• [Data entries]:
◆ ◆ ◆ ◆ ◆ ◆ ◆
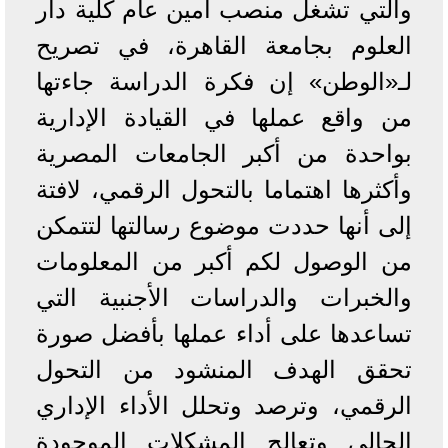
والتي تشغل منصب أمين عام كلية دار
العلوم بجامعة القاهرة، في تصريح
لـ«الوطن» إن فكرة الدراسة جاءتها
من واقع عملها في القيادة الإدارية
بواحدة من أكبر الجامعات المصرية
وأكثرها اهتماما بالتحول الرقمي، لافتة
إلى أنها حددت موضوع رسالتها لتتمكن
من الوصول لكم أكبر من المعلومات
والخبرات والدراسات الأجنبية التي
تساعدها على أداء عملها بأفضل صورة
تحقق الهدف المنشود من التحول
الرقمي، وترصد وتحلل الأداء الإداري
الحالي وتعالج المشكلات الموجودة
◆ ◆ ◆ ◆ ◆ ◆ ◆
• [WHAT TO WORK ON]: Above are the entries; count how many of their lines contain the word "عملها" and give only that number.

• [ANSWER SECTION]: 2